L’allestimento di Roberto Valerio segue l’andamento tragicomico del testo, accentua il ritmo nei momenti più paradossali e calca sul registro farsesco. I personaggi si muovono, come da traccia pirandelliana, con movenze animalesche e il loro fare civile cede sempre più all’istinto, sino alla cancellazione del pudore e dell’amor proprio. La sottotraccia registica ha qualcosa di sinistro, dall’intento onirico in senso allucinato. L’ingresso dei personaggi è accompagnato da un tappeto sonoro inquietante (di Anselmo Luisi), tra il thriller e il surreale, le luci (di Emiliano Pona) sono fredde e alienanti, i cambi scena sono effettuati in modo frenetico dagli stessi protagonisti con delle maschere spersonalizzanti, sullo sfondo di una musica stridente.
E’ un’atmosfera rarefatta, che suggerisce un altro tempo e altre discrasie ad un testo già basato su apparenze che crollano e verità che non emergono.

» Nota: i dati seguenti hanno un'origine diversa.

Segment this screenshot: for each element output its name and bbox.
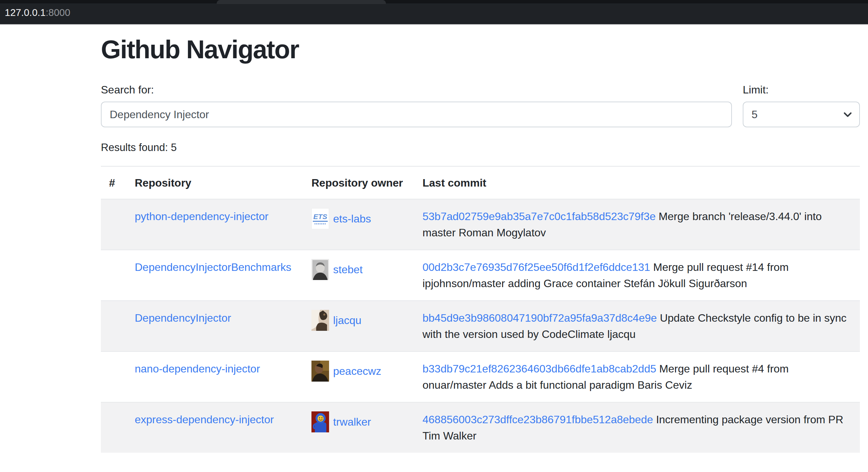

E’ una storia che esce dal suo secolo, entra in una scena (di Guido Fiorato) sempre più stilizzata e più glaciale per riflettersi in una macroscopica luna che cala dall’alto e diventa specchio/schermo di un tragico travestimento architettato da Paolino, sempre meno uomo e sempre più bestiale nello spingere, per disperazione, la sua donna nelle braccia di un altro.
Una cornice sinistra in cui si inquadrano le movenze sempre più animalesche di Paolino (un crescendo ben reso da Malatesta), l’enfasi dalle pose plastiche di Gravina e la rozzezza solo apparentemente prevedibile di Perella, un Rignanese ben in parte tra grugniti, scoppi di ira e lucidità finale. Una buona prova per tutto il cast, che si muove tra apparizioni oniriche improvvise, farsa e ferinità. Un allestimento che rende merito all’ambiguità e alla complessità del testo pirandelliano con un tratto cinematografico allucinato, che ribalta tempi e e luoghi per fissare ciò che avviene in un assoluto e incombente presente. In poche parole: il Teatro.